Transcranial image-guided focused ultrasound was capable of targeting and ablating areas of the brain involved with tremors, and brought relief to individuals with Parkinson’s disease or essential tremor, researchers reported here.
In a study involving 39 patients with tremor, substantial improvement was reported in 37 individuals, and that improvement continued over the course of at least one year, said Federico Bruno, MD, of the University of L’Aquila in Italy, at the Radiological Society of North America’s annual meeting.
Bruno told MedPage Today, “We have continued to perform these treatments on patients since we submitted our abstract and now have treated more than 60 people. This is a second-line therapy, that differs greatly from deep brain stimulation. There is no brain incision or wire placement with magnetic resonance-guided focused ultrasound thalamotomy.”
After medical therapy fails or stops working, treatment options have included deep brain stimulation and laparoscopic or even open surgery to ablate tissues where tremors are thought to arise.
As a non-invasive approach, focused ultrasound has advantages over deep brain stimulation, including minimal risk of complications from bleeding and infections, Bruno said. “Another advantage is the immediate effect this treatment provides, unlike deep brain stimulation which requires a break-in period for the electrostimulation,” he said. “Additionally, treatment with magnetic resonance-guided focused ultrasound requires shorter hospitalization and is a fairly well-tolerated procedure even by more fragile patients.”
Michael Lev, MD, director of emergency radiology and professor of radiology at Massachusetts General Hospital/Harvard Medical School, Boston, told MedPage Today, “Focused ultrasound has been used in multiple medical fields, from cancer to tremors, and its extension here is to Parkinson’s disease. That is the new twist.”

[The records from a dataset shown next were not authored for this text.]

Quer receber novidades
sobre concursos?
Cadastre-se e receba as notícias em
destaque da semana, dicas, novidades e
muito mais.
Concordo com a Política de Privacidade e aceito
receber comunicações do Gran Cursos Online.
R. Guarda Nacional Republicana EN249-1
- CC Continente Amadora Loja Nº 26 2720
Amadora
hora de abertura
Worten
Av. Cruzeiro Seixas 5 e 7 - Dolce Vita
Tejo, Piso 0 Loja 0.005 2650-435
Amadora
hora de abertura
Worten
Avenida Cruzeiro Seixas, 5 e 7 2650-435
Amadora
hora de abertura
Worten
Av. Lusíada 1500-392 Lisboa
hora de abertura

“A problem with deep brain stimulation, aside from it requiring surgery, is that the wires and electrodes may make future imaging difficult because they case imaging artifacts.” He called it a “nice idea” to use a non-invasive method, with which radiologists are already somewhat familiar, and that avoids the artifact problem.
However, Lev cautioned, “These are always works in progress. You do a small series, you check for safety, but considering there is a track record with this treatment, I think this is promising.”
For the new study, Bruno and colleagues enrolled patients, average age 64.5, with disabling tremors that had not responded to standard treatment. The 39 patients included 22 men and 17 women enrolled from February to March 2018. Eighteen were diagnosed with essential tremor and 21 with Parkinson’s disease. They had experienced symptoms for an average of more than 10 years.
Temporary side effects and complications occurred in seven patients after treatment, with resolution at the 6-months follow-up in four patients. Instrumental imaging follow-up showed a progressive reduction of thalamotomy lesion size and perilesional edema in both groups.
Patients were evaluated using the Fahn-Tolosa-Marin (FTM) scale for tremor and the QUEST score for quality of life at baseline and then at 1-month, 6 months, and 1 year. In patients with essential tremor, FTM scores dropped from a mean of 36.2 at baseline to 13.8 immediately after treatment. At one month the mean score was 14.6; it was 14.3 at 6 months and 14.5 among patients evaluated at 1 year.
Among the Parkinson’s disease patients, FTM scores decreased from mean values of 27.5 before treatment to 11.6 immediately after treatment. At the 6-months follow up, mean FTM score was 15.5, due to mild recurrence of tremor in four patients, that remained stable at 1 year.
In the QUEST quality of life evaluation, Bruno said mean scores in essential tremor patients fell 73.2% and by 68% among the Parkinson’s disease patients.
“The study we present reports our experience of over a year in the treatment of tremor by thalamotomy with focused ultrasound,” Bruno said. “It is worth noting that we had a high number of patients with Parkinson’s disease in our series, compared to previously published data, where the procedure was used mainly in the treatment of essential tremor patients.”
Bruno disclosed no relevant relationships with industry.
Lev disclosed relevant relationships with GE and Takeda.